Large portion of our society is connected through social networks directly or indirectly. Anyone can express their opinions without any fear of undesirable consequences. To derive the opinion of users from lengthy comments, informal language such as emoticons, abbreviation will complicate the analysis. In this paper, machine learning algorithms were applied with optimization technique’s to extract features and opinions. The paper is organized as follows. Section 2 describes the related work. Section 3 describes proposed algorithm. Section 4 describes algorithm, Sect. 5 the results and evaluation and finally Sect. 6 conclusion.

1.1 sequential minimal optimization (SMO)

This is mainly used in training a support vector classifier which uses polynomial or RBF kernels. All the missing values will be replaced and also transforms nominal to binary attributes. It is more efficient algorithm to solve SVM problem when compared to generic quadratic program algorithms.
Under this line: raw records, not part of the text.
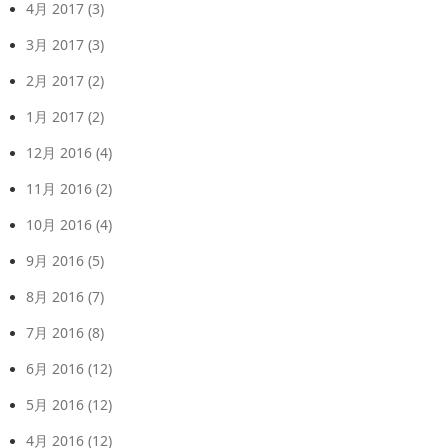
4月 2017
(3)
3月 2017
(3)
2月 2017
(2)
1月 2017
(2)
12月 2016
(4)
11月 2016
(2)
10月 2016
(4)
9月 2016
(5)
8月 2016
(7)
7月 2016
(8)
6月 2016
(12)
5月 2016
(12)
4月 2016
(12)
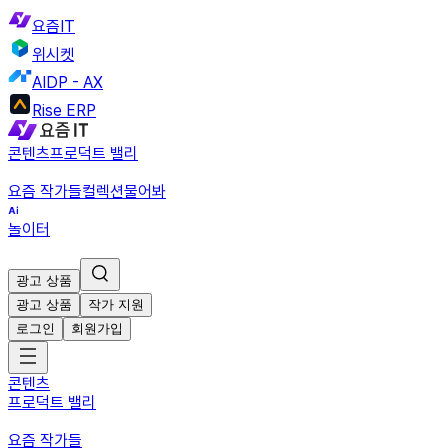
요즘IT
위시켓
AIDP - AX
Rise ERP
콘텐츠
프로덕트 밸리
요즘 작가들
컬렉션
물어봐
놀이터
광고 상품
광고 상품
작가 지원
로그인
회원가입
콘텐츠
프로덕트 밸리
요즘 작가들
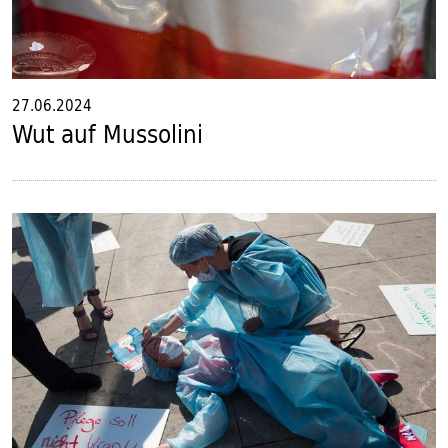
27.06.2024
Wut auf Mussolini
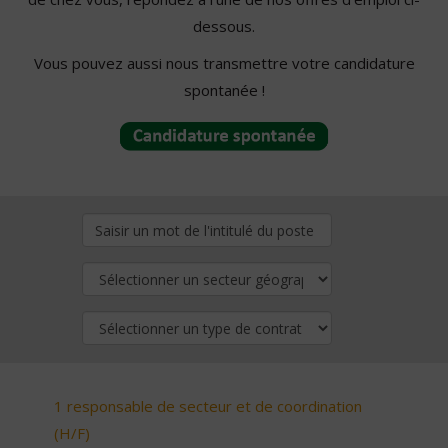
dessous.
Vous pouvez aussi nous transmettre votre candidature
spontanée !
1 responsable de secteur et de coordination
(H/F)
It is considered as a method of decomposition where a multivariable optimization problem is decomposed into a series of sub problems. Each sub problem is optimized individually with small number of variables. Only one variable will be optimized and remaining variables are treated as constants. Consider ai is a variable then a1 will be optimized and a2, a3, a4 … an are treated as constants. The condition is

$$ {\text{Y}}_{{\rm i}} {\text{a}}_{{\rm i}} = 0$$
(1)

Throughout the iterations which means whenever one multiple is updated at least another multiple should be adjusted to satisfy the condition. In each step SMO selects two elements ai and aj to jointly optimize then finds optimal values for those two parameters and remaining all others are fixed.
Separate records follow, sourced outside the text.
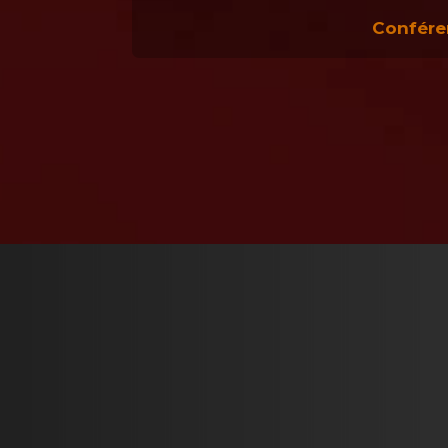
Confére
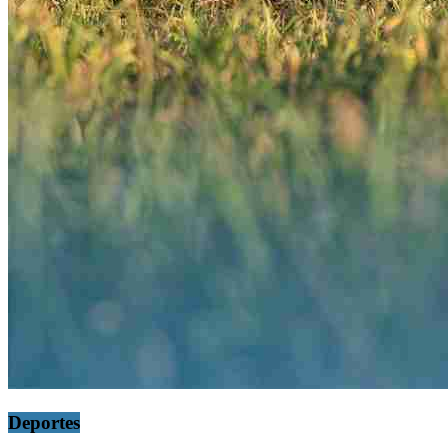
Deportes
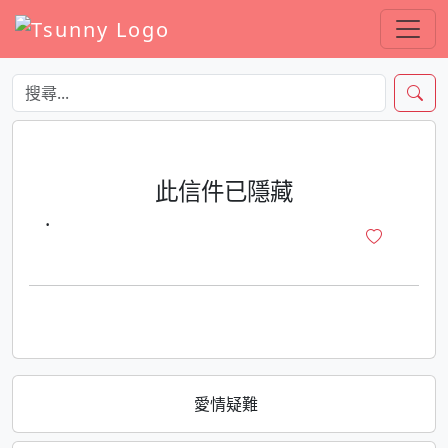
此信件已隱藏
·
愛情疑難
Finally updates ‘a’ vector accordingly. The choice of two points is made by a heuristic approach where optimization is done analytically.
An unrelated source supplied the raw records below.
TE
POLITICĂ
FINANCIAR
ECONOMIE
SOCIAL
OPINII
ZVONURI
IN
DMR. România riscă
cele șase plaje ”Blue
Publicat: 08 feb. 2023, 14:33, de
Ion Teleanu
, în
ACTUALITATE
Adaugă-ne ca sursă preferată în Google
The advantage is it doesn’t use kernel matrix in the memory to store. Since there are no matrix operations it doesn’t require other packages hence easy to implement and increase space complexity.

1.2 Decision tree

The classification is built in the form of a tree structure. It breaks down the large dataset into smaller subsets and a relevant decision tree is developed incrementally. The final tree consists of decision nodes and leaf nodes. A decision node has two or more branches and leaf node is represented as a decision or classification. The topmost node in a tree is called as a root node. It can handle both numerical and categorical data. it uses entropy to calculate homogeneity of a sample. The entropy is zero if the sample is completely homogeneous and the entropy is one if the sample is equally divided.

$$ {\text{Entropy}}\left( {\text{s}} \right) = \sum \limits_{i = 0}^{n} - xi\,log2 \,xi $$
(2)

2 Related work

In [5] knowledge based approach and machine learning techniques were used for classification. It ensemble the applications common sense computing. This is also referred as concept level analysis. In [6] a machine learning techniques have been used for polarity detection and to improve its accuracy. It combines lexical-based and machine learning techniques. It classifies the Facebook messages based on its polarity.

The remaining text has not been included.